Tmac turned me onto those 5 dollar enco collets and they work great. 

I don't turn many calls so it's a great way to do it cheaply.

Reactions: Like 1


----------



## Sprung (Dec 28, 2014)

I had trouble finding the item on Enco's site earlier - but I just found it. For the low price they sell it for, if it doesn't work out to make my own mandrel along the lines of what Henry has shown, it wouldn't be prohibitive for me to pick one up. Thanks!


----------



## TMAC (Dec 28, 2014)

Sprung said:


> I had trouble finding the item on Enco's site earlier - but I just found it. For the low price they sell it for, if it doesn't work out to make my own mandrel along the lines of what Henry has shown, it wouldn't be prohibitive for me to pick one up. Thanks!

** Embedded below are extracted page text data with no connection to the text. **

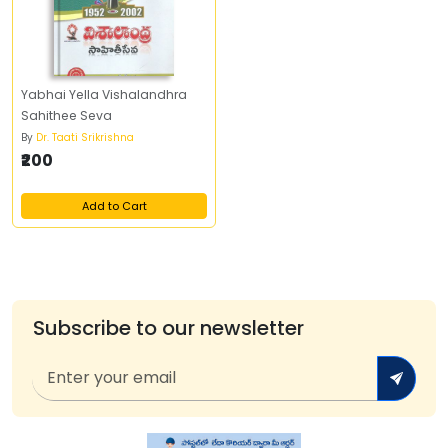
Yabhai Yella Vishalandhra
Sahithee Seva
By
Dr. Taati Srikrishna
₹200
Add to Cart
Subscribe to our newsletter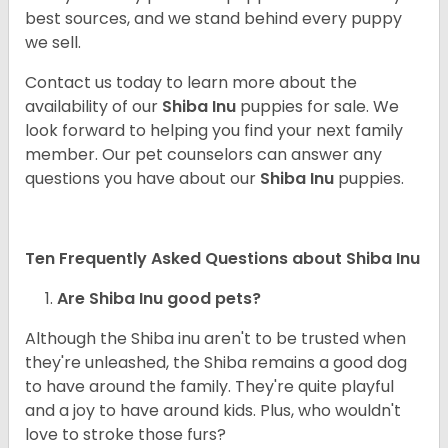
best sources, and we stand behind every puppy
we sell.
Contact us today to learn more about the
availability of our
Shiba Inu
puppies for sale. We
look forward to helping you find your next family
member. Our pet counselors can answer any
questions you have about our
Shiba Inu
puppies.
Ten Frequently Asked Questions about Shiba Inu
Are Shiba Inu good pets?
Although the Shiba inu aren't to be trusted when
they're unleashed, the Shiba remains a good dog
to have around the family. They're quite playful
and a joy to have around kids. Plus, who wouldn't
love to stroke those furs?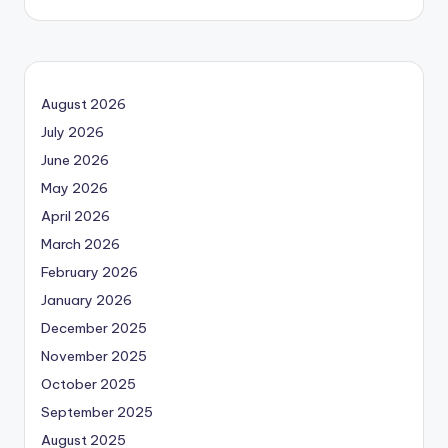
August 2026
July 2026
June 2026
May 2026
April 2026
March 2026
February 2026
January 2026
December 2025
November 2025
October 2025
September 2025
August 2025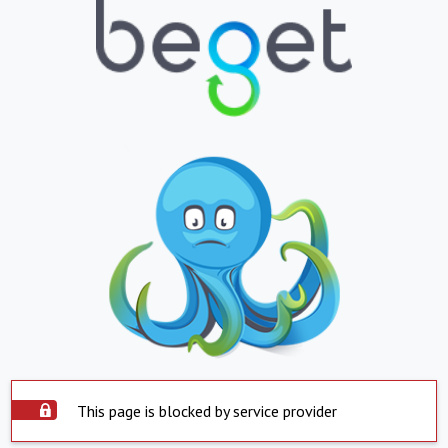
This page is blocked by service provider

I think you will like the little expanding arbors. You can leave the mouthpiece extending an inch or so beyond the end of the mandrel allowing you to properly finish the end and inside of the call. Also on the goose inserts from Echo, they sound really good but I think they require a 3/4" bore rather than 5/8" like the duck inserts. One more tip I would offer is when you turn the insert end down for your chosen band leave it just a little large. That way if it drys any as you are finishing the call it may shrink just enough so the band doesn't fit properly. Cut a couple of small grooves 1/16" deep where the band goes, sand the inside of the band to rough it a little and use some Gorilla epoxy. The grooves give the epoxy a good hold and it dries clear and sets in a few minutes. If you need to sand the insert end down after finishing to get band to properly fit it's easy to put back on mandrel and sand for good snug press on fit. It's easy so have fun with it. Be careful though because it is ADDICTIVE.

Reactions: Thank You! 1


----------